We cleared our incoming space last night for a mass casualty event in prep for what we hoped were survivors. Awful when no one came.


This might make sense if there was one pilot on the helicopter. There were two plus a crew chief. You're telling me that three people collectively assumed the CRJ they were told was there by air traffic control was the one *behind* the jet they were about to run into, and not one of them at any point looked at the radar or just out the front of the helicopter and said 'whoa actually there's a plane right in front of us'?

It strains credulity.
Anonymous
Anonymous wrote:
Anonymous wrote:
Anonymous wrote:
Anonymous wrote:Great pilot analysis. He seems fairly confident the Helo simply had the wrong airplane in sight. Literally did not see the other plane.

https://www.youtube.com/watch?v=hfgllf1L9_4


If true it's really hard to understand how they don't see the airplane right in front of them, both on radar and visually. Like I understand what this guy is saying and I assume he knows more than I do about what it's like in the air, but when you look at the radar and see the video footage, it's hard to make sense of because the plane is *right there.*

What is the reason they might not be looking at radar to see the closer plane? There are two pilots and a crew chief on the helicopter. Surely one of them would be in charge of checking radar especially while flying through that particular corridor knowing there will be planes taking off and landing from National. I don't get it.

It also raises the question of whether the night vision goggles they were wearing for training purposes obscured their vision to the degree that it made it more likely they would not see the closer jet and would think the area closer to them was clear. If that's the case, I'm sorry, but this is 100% on the DoD for permitting that kind of training flight near a very busy urban airport. Like completely unacceptable. I understand why an Army pilot would need training with night vision goggles but there is no reason why that should be done in an area where it could jeopardize civilian lives in that way.

So if this is the explanation, it honestly raises more questions than it answers. IMO.


I see what you are saying. But the Helo pilot acknowledges at least twice (maybe 3 times?) that he sses the aircraft and assumes responsibility for visual separation. So he's either a terrible judge of distance and incorrectly thought he would clear the plane, OR was focuses on creating visual deparation from a completely different plane.
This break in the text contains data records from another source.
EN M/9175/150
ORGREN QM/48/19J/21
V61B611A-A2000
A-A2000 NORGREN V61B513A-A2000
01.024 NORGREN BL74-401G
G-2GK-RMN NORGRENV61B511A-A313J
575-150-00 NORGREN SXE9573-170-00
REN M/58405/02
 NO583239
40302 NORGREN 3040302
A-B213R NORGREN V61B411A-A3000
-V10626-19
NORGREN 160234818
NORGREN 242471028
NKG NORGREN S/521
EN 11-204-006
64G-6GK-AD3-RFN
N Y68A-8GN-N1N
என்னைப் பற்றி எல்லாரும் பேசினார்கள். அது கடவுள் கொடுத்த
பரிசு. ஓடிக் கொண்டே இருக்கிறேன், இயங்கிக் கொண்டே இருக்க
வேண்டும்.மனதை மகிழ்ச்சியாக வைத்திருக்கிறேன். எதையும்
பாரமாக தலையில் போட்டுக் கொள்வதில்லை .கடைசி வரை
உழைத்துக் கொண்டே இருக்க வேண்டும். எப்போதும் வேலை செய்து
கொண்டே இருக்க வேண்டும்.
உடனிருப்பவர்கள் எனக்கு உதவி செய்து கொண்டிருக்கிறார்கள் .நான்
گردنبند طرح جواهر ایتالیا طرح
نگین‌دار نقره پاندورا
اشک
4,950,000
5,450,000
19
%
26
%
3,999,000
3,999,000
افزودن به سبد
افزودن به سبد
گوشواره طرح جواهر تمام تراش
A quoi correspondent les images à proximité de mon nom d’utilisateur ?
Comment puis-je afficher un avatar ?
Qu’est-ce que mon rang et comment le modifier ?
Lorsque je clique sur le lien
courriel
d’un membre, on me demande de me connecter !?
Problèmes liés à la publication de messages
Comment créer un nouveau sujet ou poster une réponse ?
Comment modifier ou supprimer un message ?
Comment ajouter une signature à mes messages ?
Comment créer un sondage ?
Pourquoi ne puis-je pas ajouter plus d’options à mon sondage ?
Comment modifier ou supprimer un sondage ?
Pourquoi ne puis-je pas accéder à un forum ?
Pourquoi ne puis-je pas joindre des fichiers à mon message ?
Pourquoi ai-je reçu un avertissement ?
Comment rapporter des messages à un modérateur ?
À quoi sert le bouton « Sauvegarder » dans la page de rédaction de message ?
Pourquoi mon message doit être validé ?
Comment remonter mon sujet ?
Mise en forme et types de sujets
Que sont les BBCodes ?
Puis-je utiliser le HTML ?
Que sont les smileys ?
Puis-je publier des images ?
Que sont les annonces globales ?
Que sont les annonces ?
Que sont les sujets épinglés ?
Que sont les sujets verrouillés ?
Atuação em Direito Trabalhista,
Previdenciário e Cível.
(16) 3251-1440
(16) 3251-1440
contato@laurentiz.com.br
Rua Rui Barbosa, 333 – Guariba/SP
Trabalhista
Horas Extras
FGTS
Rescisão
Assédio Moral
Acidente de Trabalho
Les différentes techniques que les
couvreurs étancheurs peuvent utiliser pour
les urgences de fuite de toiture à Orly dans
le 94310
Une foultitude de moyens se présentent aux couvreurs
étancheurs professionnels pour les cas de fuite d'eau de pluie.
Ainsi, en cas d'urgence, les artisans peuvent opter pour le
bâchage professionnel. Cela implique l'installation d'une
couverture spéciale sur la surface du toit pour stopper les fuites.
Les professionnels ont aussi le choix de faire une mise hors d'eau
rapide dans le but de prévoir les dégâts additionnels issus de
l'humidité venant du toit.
It’s confirmation bias. When your brain thinks you’ve seen “the thing” it stops looking for other things, even if your eyes are on the sky/screen/whathaveyou.
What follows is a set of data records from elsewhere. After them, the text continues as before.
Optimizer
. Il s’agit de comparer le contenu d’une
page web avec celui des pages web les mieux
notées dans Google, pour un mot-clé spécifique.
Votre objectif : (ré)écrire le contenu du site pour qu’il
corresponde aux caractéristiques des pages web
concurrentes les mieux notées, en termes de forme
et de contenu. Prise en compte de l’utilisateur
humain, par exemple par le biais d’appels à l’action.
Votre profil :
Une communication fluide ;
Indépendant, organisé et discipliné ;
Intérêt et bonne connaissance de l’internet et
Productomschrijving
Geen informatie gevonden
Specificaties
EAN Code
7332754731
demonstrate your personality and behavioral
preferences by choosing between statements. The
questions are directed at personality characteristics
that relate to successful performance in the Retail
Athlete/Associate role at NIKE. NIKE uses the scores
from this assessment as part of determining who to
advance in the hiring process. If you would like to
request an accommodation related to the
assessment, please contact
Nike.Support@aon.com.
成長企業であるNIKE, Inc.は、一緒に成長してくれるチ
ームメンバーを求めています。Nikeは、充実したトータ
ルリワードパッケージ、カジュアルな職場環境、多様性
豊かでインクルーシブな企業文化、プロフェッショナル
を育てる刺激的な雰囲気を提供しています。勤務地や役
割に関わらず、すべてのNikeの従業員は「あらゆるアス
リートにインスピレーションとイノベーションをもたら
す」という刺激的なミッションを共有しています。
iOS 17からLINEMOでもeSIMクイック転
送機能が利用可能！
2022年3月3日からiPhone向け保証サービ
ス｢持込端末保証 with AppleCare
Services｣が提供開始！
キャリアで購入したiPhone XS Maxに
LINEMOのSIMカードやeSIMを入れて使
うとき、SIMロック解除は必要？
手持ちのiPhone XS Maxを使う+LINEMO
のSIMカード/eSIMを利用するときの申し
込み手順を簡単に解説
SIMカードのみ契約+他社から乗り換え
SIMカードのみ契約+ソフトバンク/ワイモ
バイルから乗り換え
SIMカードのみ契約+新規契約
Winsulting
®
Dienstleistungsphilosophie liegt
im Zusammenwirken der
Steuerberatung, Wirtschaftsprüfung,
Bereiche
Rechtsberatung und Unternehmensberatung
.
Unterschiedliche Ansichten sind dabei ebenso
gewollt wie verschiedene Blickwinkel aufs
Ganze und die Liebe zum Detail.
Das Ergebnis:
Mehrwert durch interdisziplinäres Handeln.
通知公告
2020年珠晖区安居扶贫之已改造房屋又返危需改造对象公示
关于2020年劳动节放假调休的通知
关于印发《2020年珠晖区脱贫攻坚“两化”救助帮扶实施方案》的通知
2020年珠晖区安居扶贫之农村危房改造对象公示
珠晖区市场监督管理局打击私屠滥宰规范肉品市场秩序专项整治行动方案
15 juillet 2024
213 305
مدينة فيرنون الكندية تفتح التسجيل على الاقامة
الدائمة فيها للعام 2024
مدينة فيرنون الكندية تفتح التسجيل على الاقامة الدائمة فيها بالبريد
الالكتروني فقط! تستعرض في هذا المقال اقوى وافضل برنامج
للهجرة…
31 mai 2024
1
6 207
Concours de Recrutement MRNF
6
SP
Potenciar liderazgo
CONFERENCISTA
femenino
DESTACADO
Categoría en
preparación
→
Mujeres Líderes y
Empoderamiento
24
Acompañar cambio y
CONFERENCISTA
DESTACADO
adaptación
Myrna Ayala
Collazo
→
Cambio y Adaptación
We teach our residents “what do you look for after you see a fracture?” (on X-ray or CT, whatever). The answer is “the second fracture”.

I’ve seen people miss some crazy sh!t bc their eyes and brain are looking at what they think the pathology is, and they’re completely blind to the other issue that’s literally right there.
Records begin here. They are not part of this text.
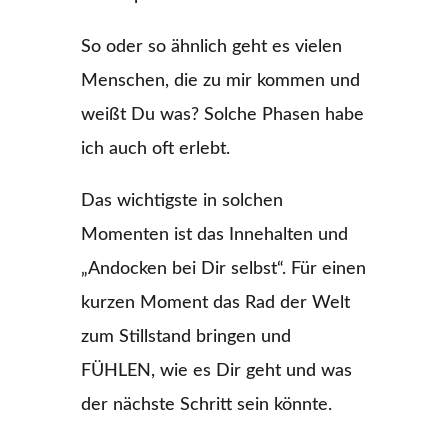
So oder so ähnlich geht es vielen
Menschen, die zu mir kommen und
weißt Du was? Solche Phasen habe
ich auch oft erlebt.
Das wichtigste in solchen
Momenten ist das Innehalten und
„Andocken bei Dir selbst“. Für einen
kurzen Moment das Rad der Welt
zum Stillstand bringen und
FÜHLEN, wie es Dir geht und was
der nächste Schritt sein könnte.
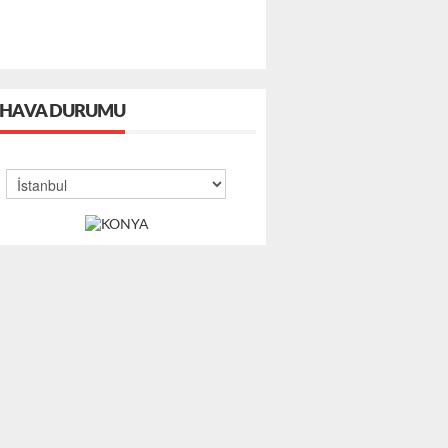
HAVA DURUMU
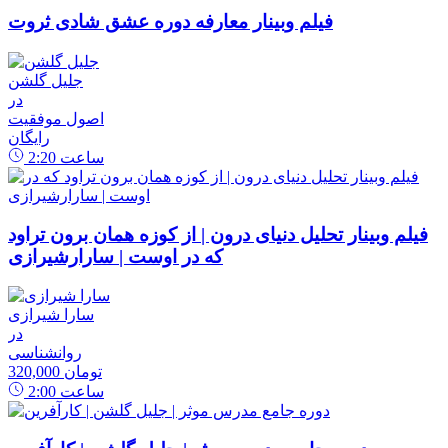
فیلم وبینار معارفه دوره عشق شادی ثروت
جلیل گلشن
در
اصول موفقیت
رایگان
ساعت
2:20
فیلم وبینار تحلیل دنیای درون | از کوزه همان برون تراود
که در اوست | سارارشیرازی
سارا شیرازی
در
روانشناسی
320,000 تومان
ساعت
2:00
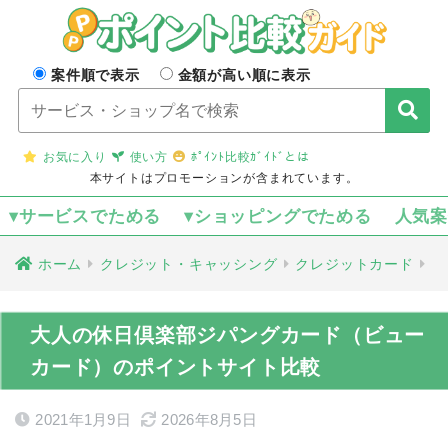
案件順で表示
金額が高い順に表示
お気に入り
使い方
ﾎﾟｲﾝﾄ比較ｶﾞｲﾄﾞとは
本サイトはプロモーションが含まれています。
▾サービスでためる
▾ショッピングでためる
人気
ホーム
クレジット・キャッシング
クレジットカード
大人の休日倶楽部ジパングカード（ビュー
カード）のポイントサイト比較
2021年1月9日
2026年8月5日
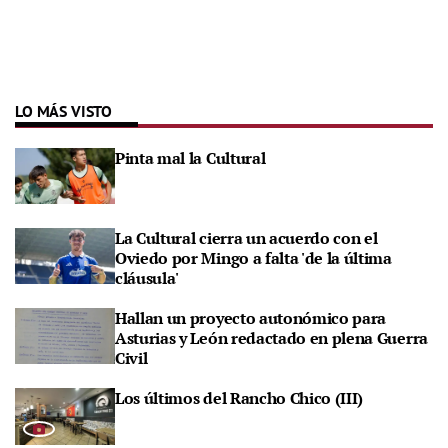
LO MÁS VISTO
Pinta mal la Cultural
La Cultural cierra un acuerdo con el
Oviedo por Mingo a falta 'de la última
cláusula'
Hallan un proyecto autonómico para
Asturias y León redactado en plena Guerra
Civil
Los últimos del Rancho Chico (III)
We take a lot of our error reduction education from the aviation industry, or at least try to. Pilots are better than we are at acknowledging the propensity for human error (probably bc a lot of us doctors are @ssholes).

We cleared our incoming space last night for a mass casualty event in prep for what we hoped were survivors. Awful when no one came.


I’m also an MD. I’m really sorry, the conversion from rescue to recovery is tragic. And I agree - the human senses have their limits, and pilots are more objective than most when it comes to admitting those limitations. Our eyes are not digital cameras. What they see are influenced by what we saw beforehand, what is currently on our minds, what other people are telling us, and what we are or are not focused on. The gorilla suit social experiment is a classic example.

Aviation has got to be the most complicated profession I can think of that involves a technical knowledge base, extrapolation from multiple instruments readings and your own senses, and physical manipulation of controls. All while hundreds of people’s lives are at stake.

William Langewiesche has written haunting longform articles about airplane crashes that are worth a read. He is a former pilot and writes eloquently on human fallibility.